Estoy leyendo Gomorra, de Roberto Saviano, aunque tal vez sería más correcto decir que estoy a un párrafo de acabar Gomorra, de Roberto Saviano. El libro es... Intenso. E irregular, pese a todo el bombo que se le dio con la película del mismo nombre; Saviano desborda talento cuando narra la historia personal de las víctimas, y a veces roza lo poético, pero en mi opinión pesa demasiado el aspecto documental. Te pierdes entre nombres de organizaciones, suborganizaciones, agrupaciones, sistemas, por no hablar de los capos, los killers, los arrepentidos y sus complejos vínculos de traición y fidelidad. En muchos sentidos, la novela te abre los ojos y te llena el estómago de indignación (y a veces puro asco), una dieta a la que me pregunto si terminaremos por acostumbrarnos. Gomorra se titula así por un texto panegírico que alguien escribió en honor de una de las víctimas de la Camorra.

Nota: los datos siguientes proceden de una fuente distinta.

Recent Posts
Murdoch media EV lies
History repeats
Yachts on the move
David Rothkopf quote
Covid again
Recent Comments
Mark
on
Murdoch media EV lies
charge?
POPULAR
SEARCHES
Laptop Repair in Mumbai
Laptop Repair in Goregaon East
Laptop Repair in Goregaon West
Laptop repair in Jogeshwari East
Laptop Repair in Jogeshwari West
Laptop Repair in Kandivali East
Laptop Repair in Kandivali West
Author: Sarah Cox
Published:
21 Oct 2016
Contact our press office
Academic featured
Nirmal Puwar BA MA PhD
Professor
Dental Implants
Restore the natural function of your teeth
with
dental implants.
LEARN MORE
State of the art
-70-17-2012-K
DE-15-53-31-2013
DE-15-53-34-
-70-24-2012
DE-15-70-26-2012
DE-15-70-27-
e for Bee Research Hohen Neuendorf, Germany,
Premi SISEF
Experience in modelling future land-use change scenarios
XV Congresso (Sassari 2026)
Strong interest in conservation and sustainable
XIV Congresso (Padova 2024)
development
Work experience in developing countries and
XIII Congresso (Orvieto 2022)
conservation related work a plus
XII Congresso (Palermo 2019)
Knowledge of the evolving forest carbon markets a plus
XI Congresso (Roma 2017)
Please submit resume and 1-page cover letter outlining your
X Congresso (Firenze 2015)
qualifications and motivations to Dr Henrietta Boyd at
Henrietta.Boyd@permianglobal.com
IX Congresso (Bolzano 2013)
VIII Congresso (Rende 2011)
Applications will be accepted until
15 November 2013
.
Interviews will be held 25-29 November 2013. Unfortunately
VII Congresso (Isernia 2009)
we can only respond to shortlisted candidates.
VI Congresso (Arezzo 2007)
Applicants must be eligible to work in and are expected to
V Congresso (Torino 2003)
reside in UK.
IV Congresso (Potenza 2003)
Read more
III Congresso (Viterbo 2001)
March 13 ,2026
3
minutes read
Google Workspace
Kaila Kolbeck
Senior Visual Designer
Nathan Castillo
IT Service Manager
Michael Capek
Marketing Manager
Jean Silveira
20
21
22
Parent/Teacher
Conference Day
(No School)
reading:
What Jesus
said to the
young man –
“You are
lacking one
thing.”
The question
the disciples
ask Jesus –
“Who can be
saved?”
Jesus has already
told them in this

Comparaba su pequeña ciudad italiana con Gomorra, el sitio en que reinó el horror y el fuego mientras todos le daban la espalda, y también animaba a sus conciudadanos a volverse y denunciar, aunque eso supusiera acabar convertido en estatua de sal. Comparar Gomorra con un lugar de perdición cualquiera es tan manido que ni me paré a analizarlo pero en el pequeño texto en homenaje del amigo asesinado (que el autor no llegó a leer en su funeral por miedo a las represalias), llama la atención esa reivindicación de la figura de la mujer de Lot.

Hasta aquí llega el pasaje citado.